Morte (Enel)
Enel1966
Entende-se a metáfora do ensinamento egípcio que chama a morte: “o retorno aos braços de sua mãe”. Como a criança perdida que, assustada e infeliz, corre para se jogar nos braços da mãe, sabendo que só ali estará feliz e segura, assim o homem, após as dores e lutas da existência, encontra na morte a paz e o repouso.
Na língua dos hieróglifos, as palavras “mãe” e “morte” se escreviam de forma idêntica, pelos mesmos caracteres: MT, diferenciando-se apenas pelo sinal determinativo.
A língua hebraica conservara a mesma raiz MT para designar a morte. Em árabe, encontramos as mesmas consoantes, com o mesmo significado: Moût. É interessante notar que, em algumas línguas modernas, há uma parentesco consonântico entre as duas palavras; por exemplo, em francês: mère (mãe) e mort (morte). Como mostrei em meu livro “A Mensagem da Esfinge”, a individualidade, se podemos empregar esse termo, de uma raiz, é constituída pelas consoantes; as vogais apenas permitem que a combinação de consoantes seja pronunciada. Por isso, nas línguas antigas, uma palavra se escrevia apenas por meio de consoantes, sendo as vogais secundárias, para a pronúncia. Em hebraico e árabe, por exemplo, essa regra ainda hoje é observada, suprimindo-se as vogais. No hebraico, só em textos relativamente recentes elas são indicadas por pontos ou sinais (como o cometz).
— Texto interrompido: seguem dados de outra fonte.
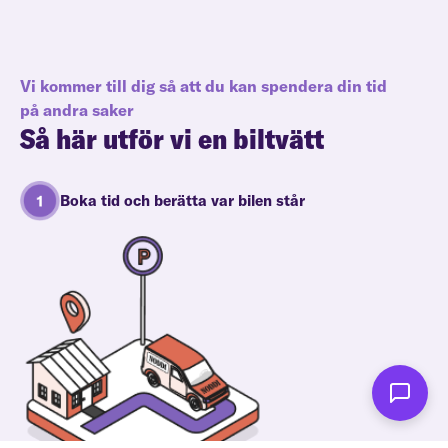
Vi kommer till dig så att du kan spendera din tid
på andra saker
Så här utför vi en biltvätt
Boka tid och berätta var bilen står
Assim, na palavra francesa mort, a raiz real é MR, o O tendo apenas valor fonético, e o T sendo um sufixo mudo. Na palavra mère, encontramos a mesma raiz MR, o primeiro E sendo apenas fonético e o último E um sufixo mudo.
Não insistiremos nessas observações puramente linguísticas. Gostaria apenas de acrescentar um detalhe que me parece importante.
Sabemos que o elemento considerado, até pela ciência contemporânea, como a matéria-prima, a mãe de todos os elementos, é a água. Ora, a palavra que designa a massa das águas é MER, em que reencontramos a mesma raiz MR. Em egípcio antigo, a massa das águas era MOUT, que se pronunciava exatamente como seu homógrafo: Moût, a mãe.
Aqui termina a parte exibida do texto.